Старик рассказывал, а впечатлительные слушатели охали, ахали, хлопали в ладоши и пускали гастрономические слюни…


…Вначале я принял это за термитники, потом за останки термитников. Так бывает после бомбежки: глядишь, вроде дом уцелел, а на деле — один фасад, за которым пустота. Но вскоре я отказался от этой мысли: термитники стоят наособь, а тут красные латеритовые образования идут сплошняком, наподобие изгороди. Лагос уже недалеко, но мы свернули в сторону, проехали городок Ошогбо и оказались на прямой неширокой дороге, вдоль которой по левую руку тянется красное застылое латеритовое пламя. Но вот языки пламени взмыли кверху и, сочетавшись с языками встречного пламени, образовали словно бы арку. Наваждение естественности кончилось, отчетливо видишь печать человека, его воображения и рук. Входим в ворота и под уклон по утоптанной тропке спускаемся к невысокой глиняной огороже. Что там — деревенька, человечье становище? Проникаем за ограду. Под громадными деревьями с корнями наружу стоит приземистое квадратное строение, напоминающее старинные русские торговые ряды: круглые глиняные столбы образуют галерею, крыша плоская, соломенная. Там ни души. У комля высоченной секвойи приютился красный истукан, вокруг изгнивала банановая кожура, плоды манго. Все ясно: божок и приношения верующих, мы в языческой молельне. И тут, как принято говорить, дабы скрыть словесное бессилие, «будто спала завеса с глаз». Почти под каждым деревом обитало какое-нибудь страшновато-уютное божество. Из дерева, глины, каменистой породы. Вот нечто схожее с человекообразной обезьяной баюкает младенца, — истукан тревожно удивляет сходством с христианским символом: божья мать и младенец Иисус. А вот нечто несусветное, что могло быть порождено лишь очень испуганным сознанием: и гад, и птица, и зверь лесной в одном образе. А у тихой, почти недвижимой реки — деревья купают в ней свои ветви — схоронилась нежить африканских вод, — низ человечий, голова рыбья… Дальше каменистый срез оврага испещрен наскальными рисунками — наивными и страшными. И так тихо здесь, так заброшено!
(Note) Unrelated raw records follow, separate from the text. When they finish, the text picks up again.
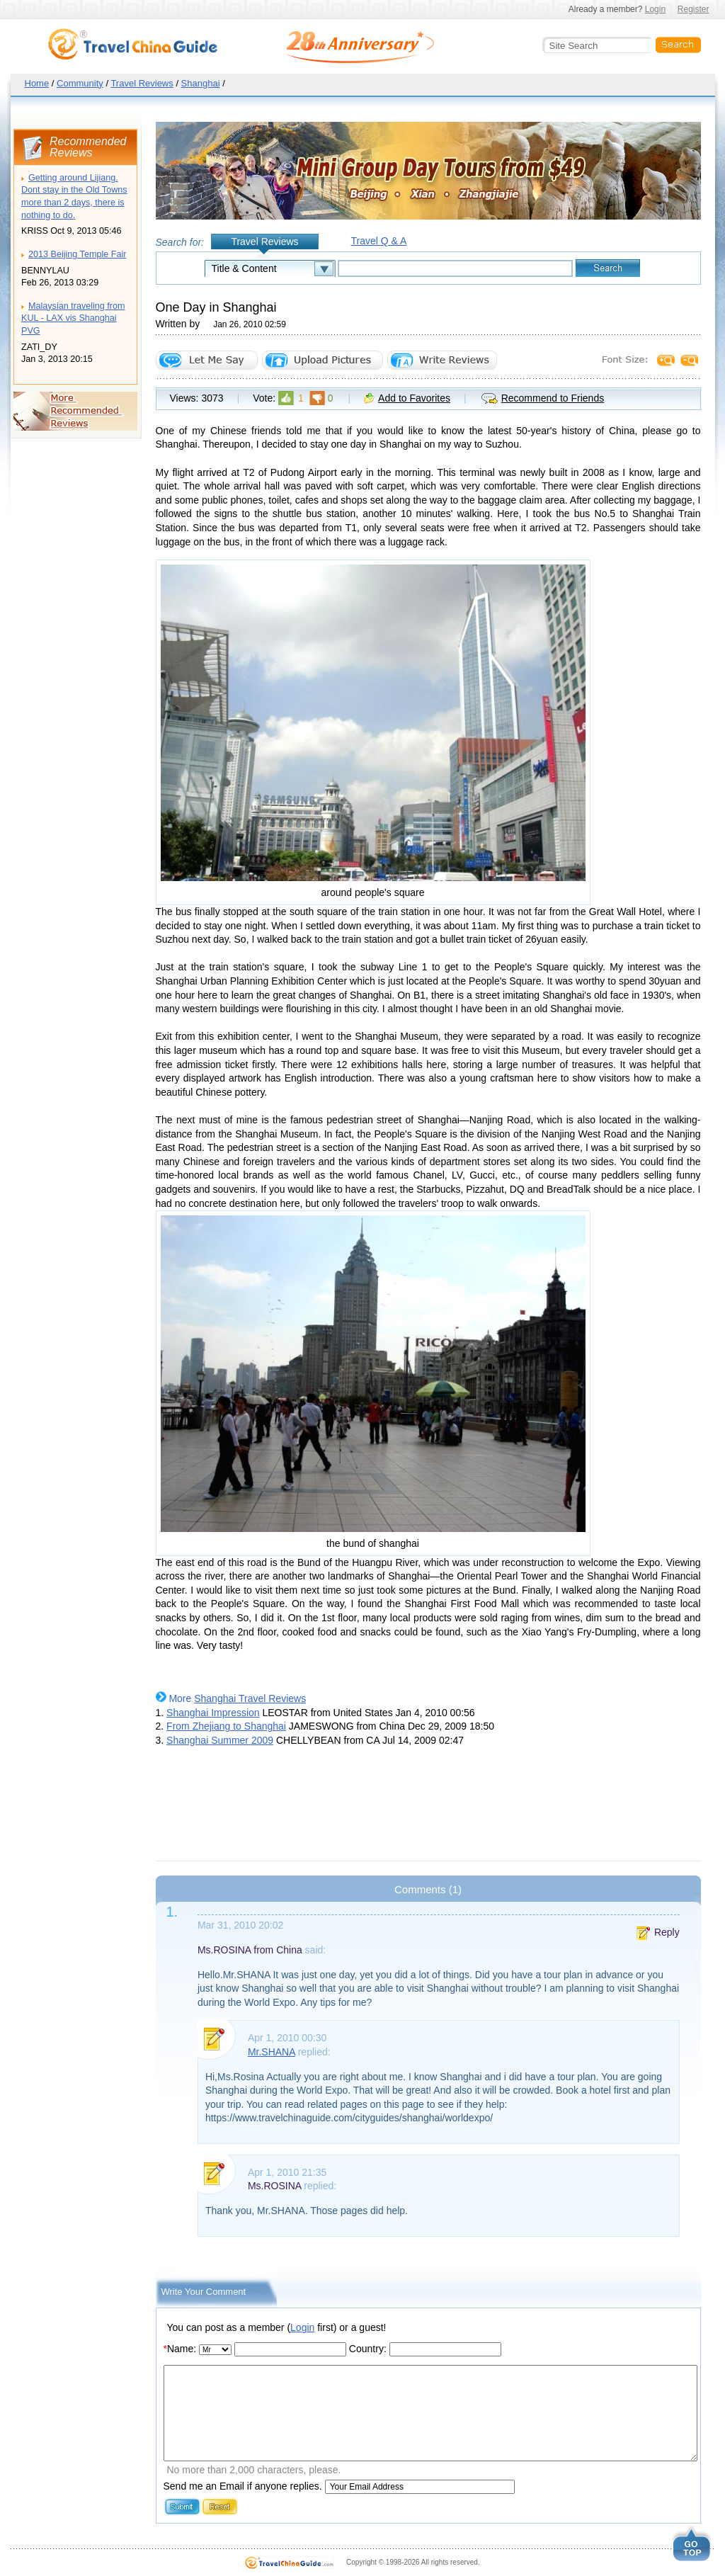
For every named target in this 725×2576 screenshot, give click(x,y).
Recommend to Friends (553, 398)
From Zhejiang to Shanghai (226, 1726)
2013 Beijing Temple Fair (77, 254)
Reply (667, 1932)
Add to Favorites (414, 398)
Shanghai (200, 83)
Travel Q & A (379, 240)
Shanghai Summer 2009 (219, 1740)
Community (80, 83)
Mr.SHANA (271, 2052)
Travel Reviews (141, 83)
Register (693, 9)
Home (37, 83)
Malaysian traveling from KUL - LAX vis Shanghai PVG (73, 318)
Шорох крови в сосудах рождает какую-то внутреннюю музыку, она становится все отчетливей, слышней, покидает тебя и звучит окрест райским пением птиц. И так нежно, так далеко на душе…
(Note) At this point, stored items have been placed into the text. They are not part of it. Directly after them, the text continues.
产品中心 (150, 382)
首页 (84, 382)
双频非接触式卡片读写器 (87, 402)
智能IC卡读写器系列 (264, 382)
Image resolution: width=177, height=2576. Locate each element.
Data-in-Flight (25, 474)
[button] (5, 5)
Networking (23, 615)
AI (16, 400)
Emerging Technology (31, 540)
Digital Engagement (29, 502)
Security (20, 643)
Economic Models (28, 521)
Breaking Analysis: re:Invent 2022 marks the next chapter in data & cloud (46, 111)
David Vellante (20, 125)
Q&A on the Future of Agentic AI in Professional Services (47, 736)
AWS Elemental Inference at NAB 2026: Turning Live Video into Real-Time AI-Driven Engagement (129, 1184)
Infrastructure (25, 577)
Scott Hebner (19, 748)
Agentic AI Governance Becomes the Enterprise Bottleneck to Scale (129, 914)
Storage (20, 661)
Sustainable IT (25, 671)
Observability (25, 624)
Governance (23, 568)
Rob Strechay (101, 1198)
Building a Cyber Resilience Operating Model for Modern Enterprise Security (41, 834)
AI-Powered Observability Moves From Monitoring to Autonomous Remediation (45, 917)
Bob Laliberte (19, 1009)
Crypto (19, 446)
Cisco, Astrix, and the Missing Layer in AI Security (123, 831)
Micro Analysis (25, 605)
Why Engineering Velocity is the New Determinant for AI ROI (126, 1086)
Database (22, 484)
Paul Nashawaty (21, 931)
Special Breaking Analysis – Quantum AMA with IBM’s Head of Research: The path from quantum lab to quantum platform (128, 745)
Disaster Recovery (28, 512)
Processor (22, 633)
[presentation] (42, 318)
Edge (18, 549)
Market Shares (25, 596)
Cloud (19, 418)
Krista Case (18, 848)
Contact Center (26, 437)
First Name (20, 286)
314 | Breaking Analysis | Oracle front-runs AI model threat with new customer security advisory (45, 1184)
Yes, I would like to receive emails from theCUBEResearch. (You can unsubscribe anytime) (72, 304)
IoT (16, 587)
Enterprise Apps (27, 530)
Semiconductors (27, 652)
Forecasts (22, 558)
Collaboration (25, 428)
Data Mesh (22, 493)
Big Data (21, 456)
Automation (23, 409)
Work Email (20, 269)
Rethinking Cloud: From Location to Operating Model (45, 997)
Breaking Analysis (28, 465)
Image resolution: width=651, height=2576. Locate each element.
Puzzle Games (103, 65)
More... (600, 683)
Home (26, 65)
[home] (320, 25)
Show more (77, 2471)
В Австрии жила молодой скульптор Сусанна Вейнджер, увлеченная ультрапередовым искусством. Все существующее искусство казалось ей вчерашним днем, сегодняшним может быть лишь завтрашнее, которое она ощущала в кончиках своих тонких, нервных и сильных пальцев. Сусанна познакомилась с писателем-социологом Улли Байером. Его рассказы об Африке покорили впечатлительную девушку, ей представилось, что пробуждающийся Черный континент — духовная целина, наиболее пригодная для того, чтобы дать жизнь ее дерзким идеям. Сусанна стала женой Байера. Они поехали в Нигерию. На территории этой страны в пору средневековья существовала высокая цивилизация с удивительным искусством, предвосхитившим многие позднейшие искания. Древние скульпторы решались изображать гипертрофированные части тела больного слоновой болезнью отдельно от человека, и это создавало феноменальный эффект мук от непосильной тяжести собственной и будто чужой плоти. Они заглядывали в такие темные, потайные углы человеческого сознания, какие не снились гениальному ломаке Сальвадору Дали.
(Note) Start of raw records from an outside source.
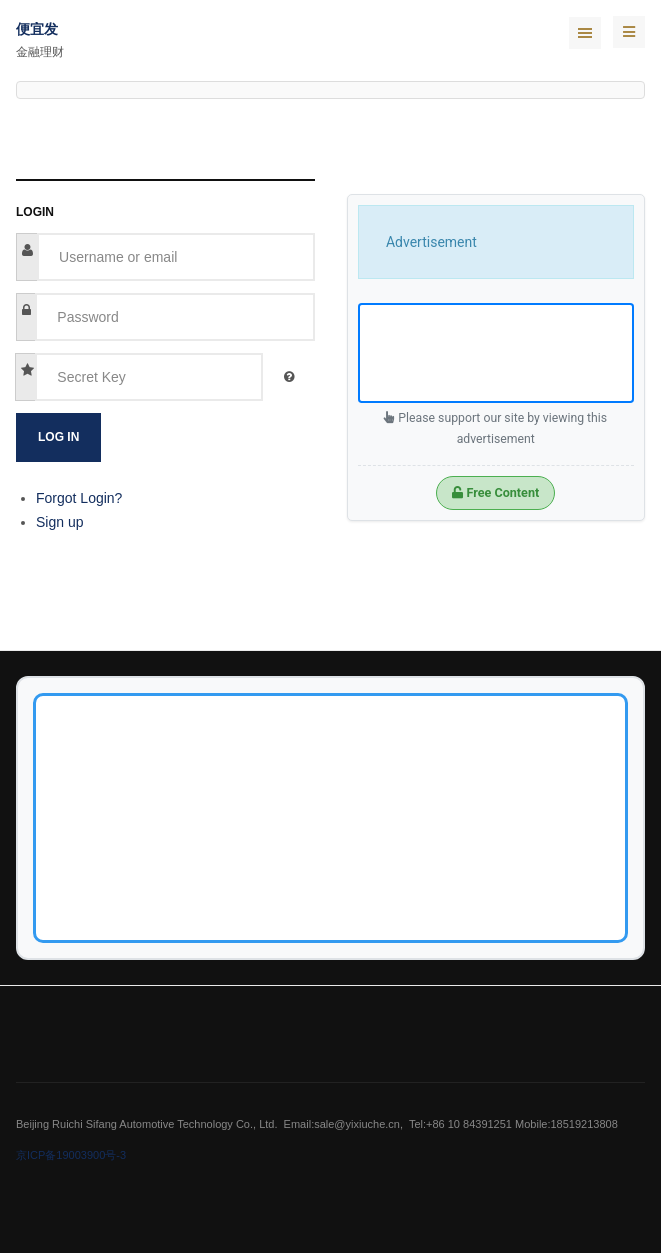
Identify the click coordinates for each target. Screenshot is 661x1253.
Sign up (59, 522)
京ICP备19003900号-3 (71, 1155)
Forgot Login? (79, 498)
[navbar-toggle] (629, 32)
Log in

Вейнджер поселилась в маленьком городке Ошогбо. Она изучала народное искусство и окружающую жизнь, пока сама не стала частицей этой жизни. И все же она не подозревала, насколько покорила ее Африка. Она создала языческую молельню, как дерзкую, своевольную стилизацию, несущую сегодняшние идеи. Но люди приняли созданное ею как должное и превратили в культовое место. Они стали поклоняться божкам Сусанны Вейнджер, носить им апельсины, бананы, овощи. Не то что бы они дали обмануть себя внешним сходством искусства Вейнджер с привычными им формами, тут обман невозможен и никакая подделка не пройдет. Это их национальное искусство, древняя культура Нигерии, дух Африки подчинили Сусанну Вейнджер, растворили в своей стихии, сделали послушной служительницей.

И, осознав, что с ней произошло, Вейнджер перестала сопротивляться. Она оставила своего красивого умного мужа со всеми его книгами и теориями и стала второй женой тамтамщика из Ошогбо.

Когда по дороге назад мы проезжали Ошогбо, мимо нас, возле базара, прошла очень худая, очень темная, будто прокопченная женщина, небрежно завернутая в цветастую тряпку, оставлявшую открытыми длинные, плоские груди. Это была Сусанна Вейнджер.

Труды Улли Байера мы видели почти во всех книжных магазинах. На фотографиях он моложав, энергичен, с проницательными светлыми глазами и чистым лбом, неустанно размышляющим об Африке…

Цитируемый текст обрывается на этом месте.